If you haven’t seen the network’s government spy thriller Quantico, you’re hardly alone. The show’s second season averaged just 2.8 million viewers per episode, down a whopping 35.7 percent in viewership from its first season and an absolutely astonishing 45 percent in the key demo.
So what to do when faced with these embarrassingly awful figures?
Dungey confirmed Tuesday that ABC was bringing back Quantico for a third season, albeit with a smaller initial order of episodes.
We’re “optimistic and excited about it,” Dungey said. She said the smaller episode order would allow the network to “see how it performs for us.”
4. Why would ABC move one of its highly-anticipated flagship series, Marvel’s Inhumans, to Friday night, traditionally a wasteland for unwanted shows?
Dungey said on the call that the network wants to make Friday night a “destination” for sci-fi and fantasy fans.
To achieve that, ABC set its long-running fairy-tale series Once Upon a Time at 8 p.m. Friday, followed by Marvel’s Inhumans, a superhero spin-off, and then once Inhumans finishes its run, the network will run Agents of S.H.I.E.L.D. in its place.

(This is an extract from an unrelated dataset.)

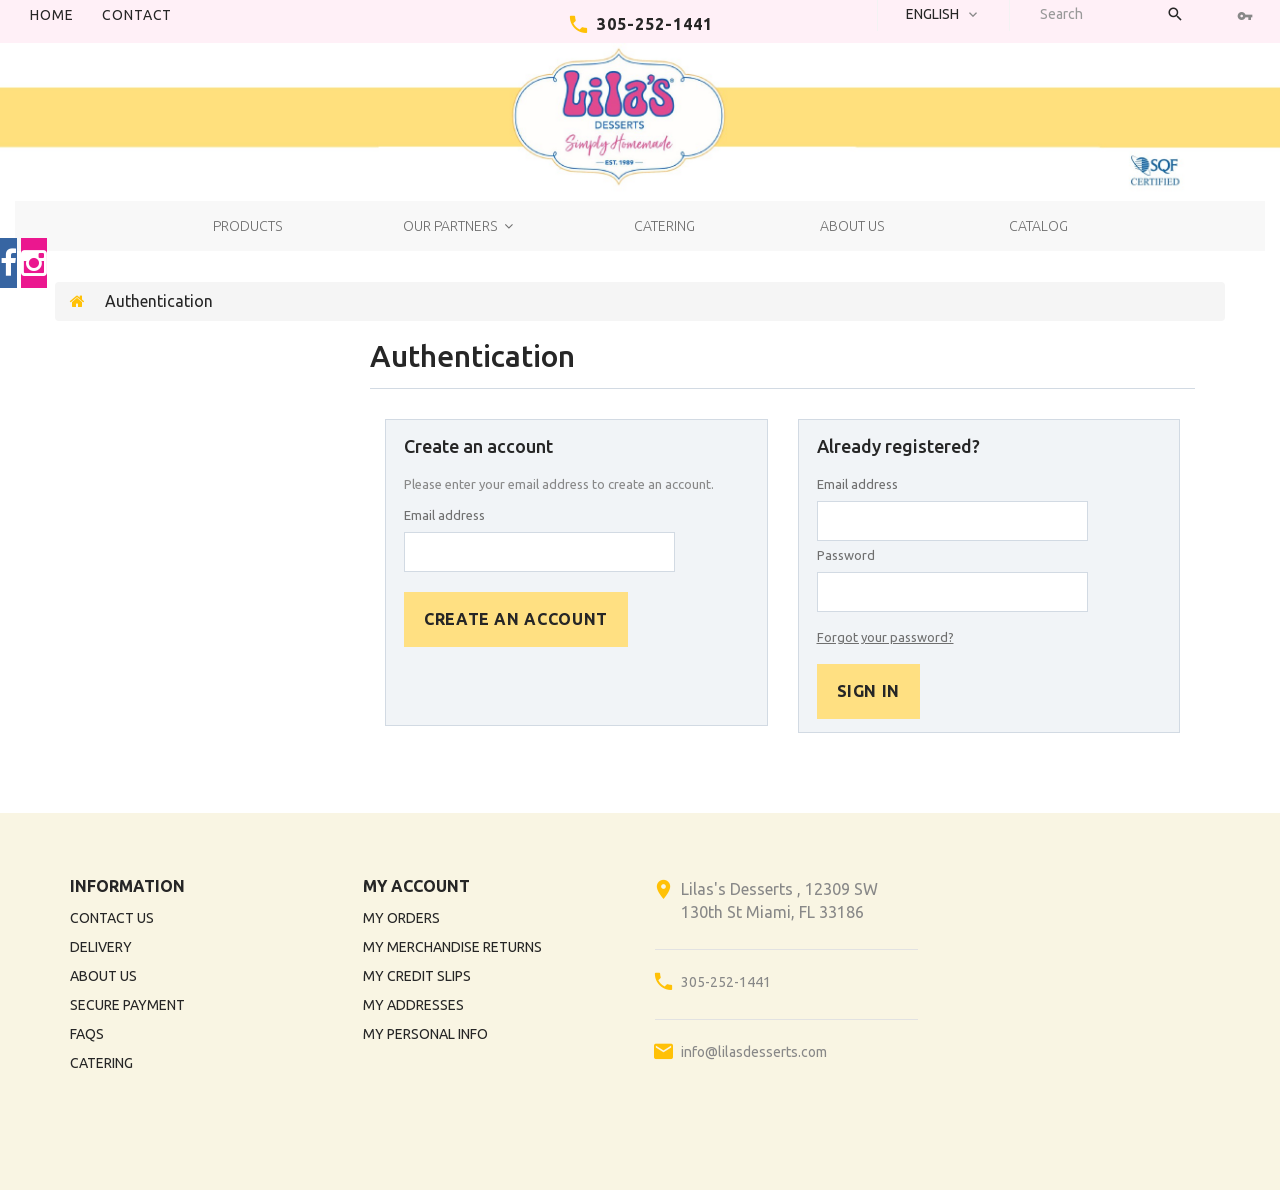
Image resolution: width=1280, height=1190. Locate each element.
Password (846, 555)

Here’s the question: Inhumans is set to air its first two episodes in IMAX theaters for two weeks ahead of the show’s launch on TV. It’s ostensibly a high-profile show for the network, and undoubtedly costs a ton of money to produce. Why would the network move this show to the 9 p.m. hour on Friday when it is traditionally the least-watched time on television? And it isn’t just me who has asked this question: “Did ABC Already Doom Marvel’s Inhumans With Its Timeslot?” wondered CinemaBlend’s Mick Joest on Tuesday. Maybe the network just doesn’t believe it’s going to be very good.

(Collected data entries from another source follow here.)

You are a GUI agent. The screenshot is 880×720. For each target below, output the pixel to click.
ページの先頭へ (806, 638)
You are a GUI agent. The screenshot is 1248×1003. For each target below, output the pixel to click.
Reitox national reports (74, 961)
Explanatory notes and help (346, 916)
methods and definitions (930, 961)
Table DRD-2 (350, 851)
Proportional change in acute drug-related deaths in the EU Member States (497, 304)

The move to Friday does make at least a little bit of sense for Once Upon a Time; after a stellar first four seasons and a modest drop in Season 5 (and after the departure of most of its core cast members), the sixth season of the fantasy drama averaged just 3.2 million viewers and a 0.94 in the key demo, down 28.3 percent and 31.6 percent, respectively.
Then again, the network just renewed Once for a total reboot in its seventh season. Why would ABC move its premiere family show from its comfortable Sunday night family slot to be a lead-in for Inhumans? Instead, Sunday nights will begin with America’s Funniest Home Videos, then move to To Tell the Truth, then reality show Shark Tank, and then new Kyra Sedgwick drama Ten Days in the Valley. Which seems an odd sort of lineup for a traditional family TV night.

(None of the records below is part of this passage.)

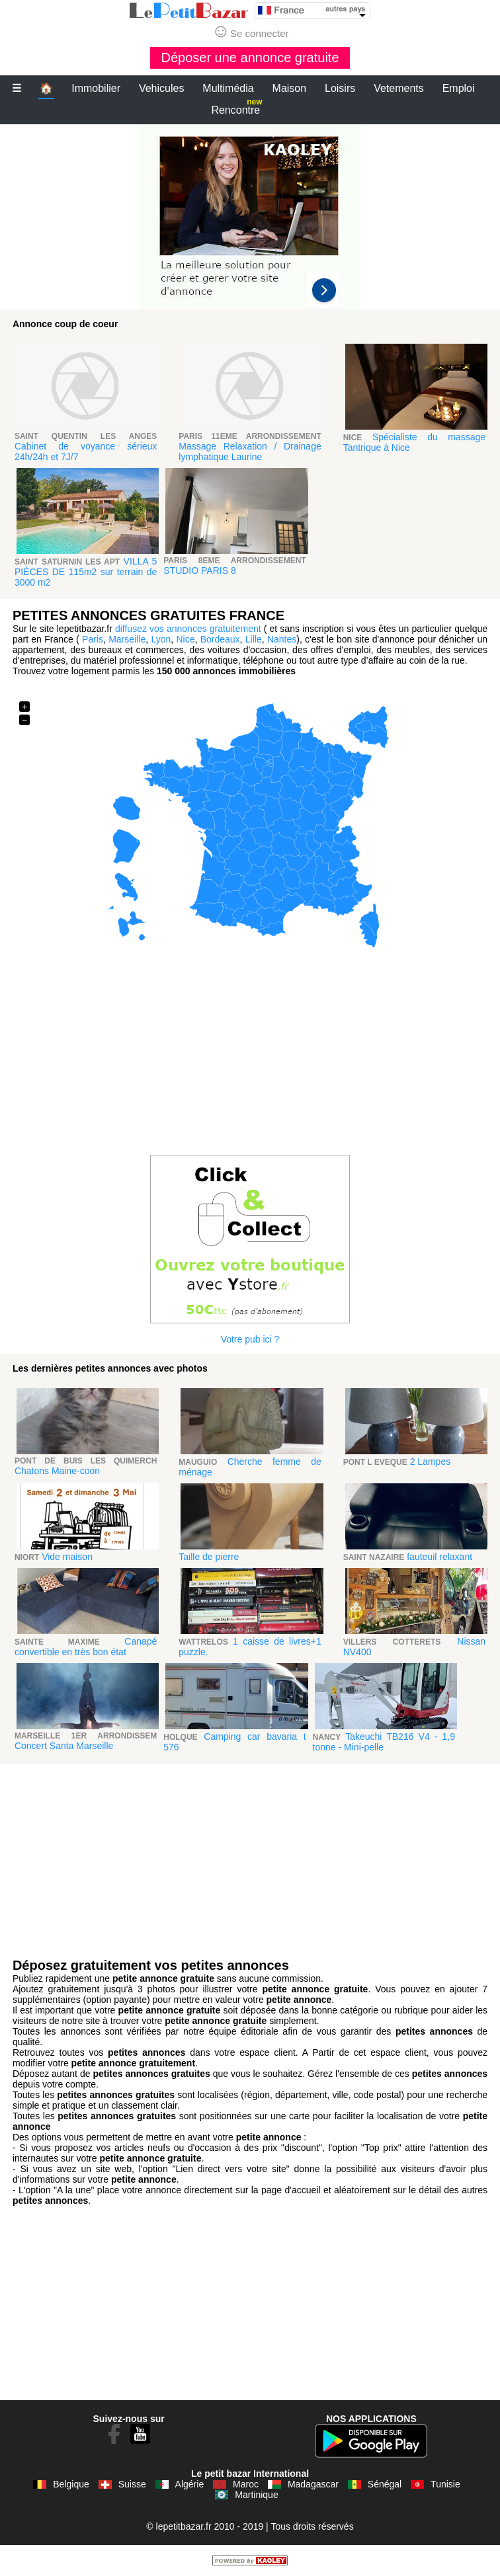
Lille (253, 639)
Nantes (281, 639)
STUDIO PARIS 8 (199, 570)
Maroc (246, 2484)
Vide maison (67, 1556)
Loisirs (340, 88)
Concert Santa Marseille (64, 1745)
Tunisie (445, 2484)
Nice (185, 639)
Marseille (127, 639)
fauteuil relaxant (439, 1556)
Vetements (399, 88)
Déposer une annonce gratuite (250, 57)
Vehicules (162, 88)
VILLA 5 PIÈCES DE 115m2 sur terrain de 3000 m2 (86, 572)
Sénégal (384, 2484)
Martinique (256, 2494)
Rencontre (236, 107)
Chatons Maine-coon (57, 1470)
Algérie (189, 2484)
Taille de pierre (209, 1556)
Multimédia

5. Is there any other show in history that has not only retained its audience but has beaten most other comedies of its type that has been cancelled as abruptly? Ever?
Tim Allen broke his silence Tuesday to say he was “stunned and blindsided” by ABC’s decision. He likely joins many of the fans of his show (at least 138,000), who now feel as if the only family entertainment they could enjoy has been taken off the air, for reasons that can’t possibly boil down to ratings and scheduling.
A representative for ABC did not immediately respond to a request for comment, but the article will be updated if we hear from them.